Maybe that is because only Bill has actively requested the idea? Does anyone else want to vote for it while this topic is open?
In Bill's post here explaining about it (
http://forum.audacityteam.org/viewtopic ... 47#p110847 ) he seems to suggest that even this needs a rewrite of envelopes.
Gale
Re: Transport and Meter toolbars dockable in the Mixer Board
Posted: Mon May 14, 2012 3:56 am
by steve
Gale Andrews wrote:Does anyone else want to vote for it while this topic is open?
+1 for fader automation.
Gale Andrews wrote:he seems to suggest that even this needs a rewrite of envelopes.
He says:
"Unfortunately implementing this would mean changing the way envelopes are defined. They currently appear to be log or exponential curves defined by two points. Recording volume fader automation usually requires writing many volume control points with linear interpolation between them, and then possibly smoothing the curve (and removing redundant points) after the fact."
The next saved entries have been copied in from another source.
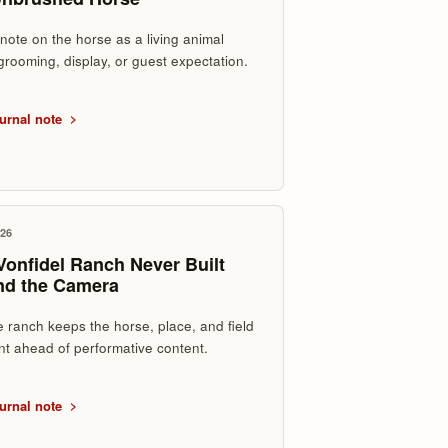
 note on the horse as a living animal
grooming, display, or guest expectation.
urnal note
026
onfidel Ranch Never Built
nd the Camera
 ranch keeps the horse, place, and field
t ahead of performative content.
urnal note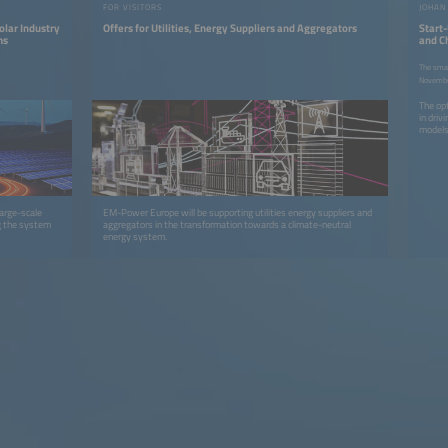
FOR VISITORS
olar Industry
Offers for Utilities, Energy Suppliers and Aggregators
Start-
ms
and C
the Gr
The smar
Novembe
The opt
in dri
model
large-scale
EM-Power Europe will be supporting utilities energy suppliers and
ng the system
aggregators in the transformation towards a climate-neutral
energy system.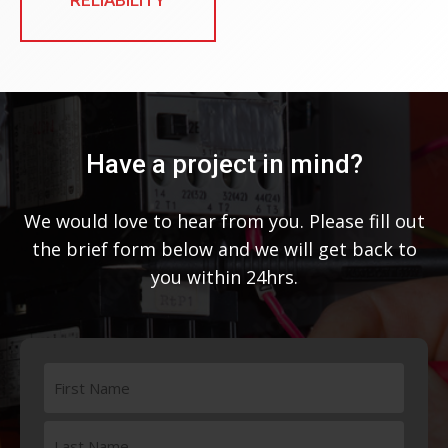
Have a project in mind?
We would love to hear from you. Please fill out
the brief form below and we will get back to
you within 24hrs.
Name
(Required)
First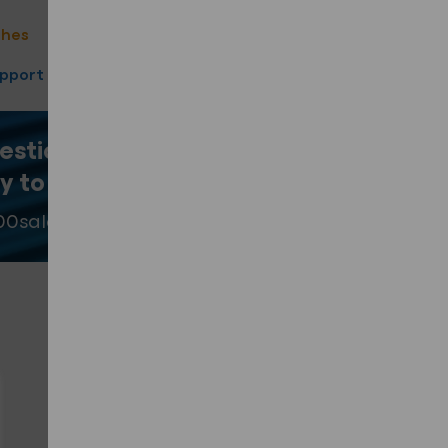
ote
shes
40 Year product warranty
upport
Fast Turnaround
estion? Our team
y to help
.
00
sales@fixingpoint.com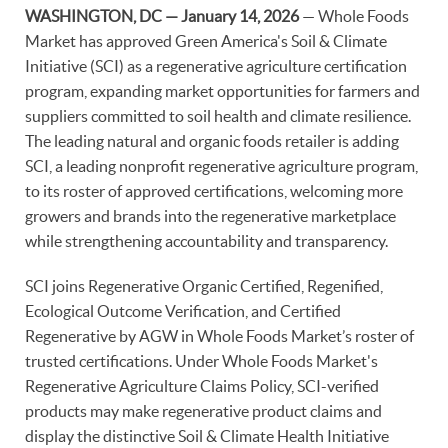
WASHINGTON, DC — January 14, 2026
— Whole Foods
Market has approved Green America's Soil & Climate
Initiative (SCI) as a regenerative agriculture certification
program, expanding market opportunities for farmers and
suppliers committed to soil health and climate resilience.
The leading natural and organic foods retailer is adding
SCI, a leading nonprofit regenerative agriculture program,
to its roster of approved certifications, welcoming more
growers and brands into the regenerative marketplace
while strengthening accountability and transparency.
SCI joins Regenerative Organic Certified, Regenified,
Ecological Outcome Verification, and Certified
Regenerative by AGW in Whole Foods Market’s roster of
trusted certifications. Under Whole Foods Market's
Regenerative Agriculture Claims Policy, SCI-verified
products may make regenerative product claims and
display the distinctive Soil & Climate Health Initiative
Personally I'm in favour of envelopes using linear interpolation whether fader automation is implemented or not. Log/exponential curves may be nice on paper, but they are horribly fiddly to use (and fading to silence is impossible).
Re: Transport and Meter toolbars dockable in the Mixer Board
Posted: Mon May 14, 2012 4:33 am
by Gale Andrews
steve wrote:Personally I'm in favour of envelopes using linear interpolation whether fader automation is implemented or not.
OK I added your vote here (and those of a couple of other people that have asked in the past):
http://wiki.audacityteam.org/wiki/Featu ... s#envelope
steve wrote:
Log/exponential curves may be nice on paper, but they are horribly fiddly to use (and fading to silence is impossible).
Someone claims in that FR section that you can fade to silence but I cannot manage anything below -130 dB when in 32-bit float. Perhaps you should comment there?